Tuscan Tomato Garlic Salmon
Prep Time: 10 min Cook Time: 20 min Total Time: 30 min Yield: 4 servings
4 Salmon Fillets
2 TBSP Olive Oil
1 tsp Paprika
Sea Salt, to taste
Fresh Ground Black Pepper, to taste
1 TBSP Unsalted Butter
1 Large Shallot, diced
5 Garlic Cloves, minced
1 Pint Cherry Tomatoes, sliced in half
1/2 cup Dry White Wine or Vegetable Broth
1/4 cup Fresh Basil, chopped
1 10-12 oz Package Riced Cauliflower
1 Large Head of Kale, roughly chopped
1 TBSP Olive Oil
2 Cloves Garlic, minced
Place 2 tablespoons olive oil in a large skillet, on medium-low heat. Season the salmon fillets with paprika, salt, and pepper to taste. Next, add the salmon fillets to the skillet and cook the salmon until golden brown on the seared side, then flip the fillets and sear until golden brown on the other side. The internal temperature should reach 145 degrees. Remove the salmon fillets from the skillet and set aside while you cook the sauce.
While the salmon is cooking, heat the riced cauliflower as instructed on the package.
In a large high sided skillet, heat 1 tablespoon olive oil. Add the roughly chopped kale and 2 minced garlic cloves. Cook about 3-5 minutes or until crisp-tender.

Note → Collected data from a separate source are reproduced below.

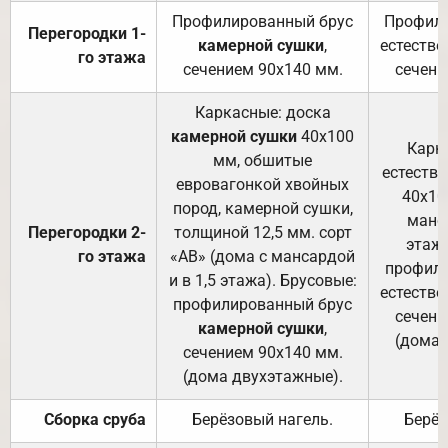
Профилированный брус
Профили
Перегородки 1-
камерной сушки
,
естестве
го этажа
сечением 90х140 мм.
сечени
Каркасные: доска
камерной сушки
40х100
Карк
мм, обшитые
естеств
евровагонкой хвойных
40х10
пород, камерной сушки,
манса
Перегородки 2-
толщиной 12,5 мм. сорт
этажа
го этажа
«АВ» (дома с мансардой
профили
и в 1,5 этажа). Брусовые:
естестве
профилированный брус
сечени
камерной сушки
,
(дома 
сечением 90х140 мм.
(дома двухэтажные).
Сборка сруба
Берёзовый нагель.
Берёз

In the skillet you cooked the salmon, add the butter to the hot skillet. When the butter is melted, add the chopped shallot and minced garlic to the pan. Cook, stirring occasionally until the shallots are translucent. Next, add the chopped tomatoes and white wine or vegetable stock. Cook on medium heat for 3 – 5 minutes or until the tomatoes just start to become tender. Add the freshly chopped basil and cook for 1 minute. Taste for to see if you need more salt and pepper.
When the sauce is ready, add the seared salmon fillets to the sauce. Gently coat the fillets with the sauce.
To serve, add kale to the plate, then spoon the riced cauliflower over the kale, gently lay the seared salmon fillet over the vegetables, and spoon the sauce with tomatoes over the salmon.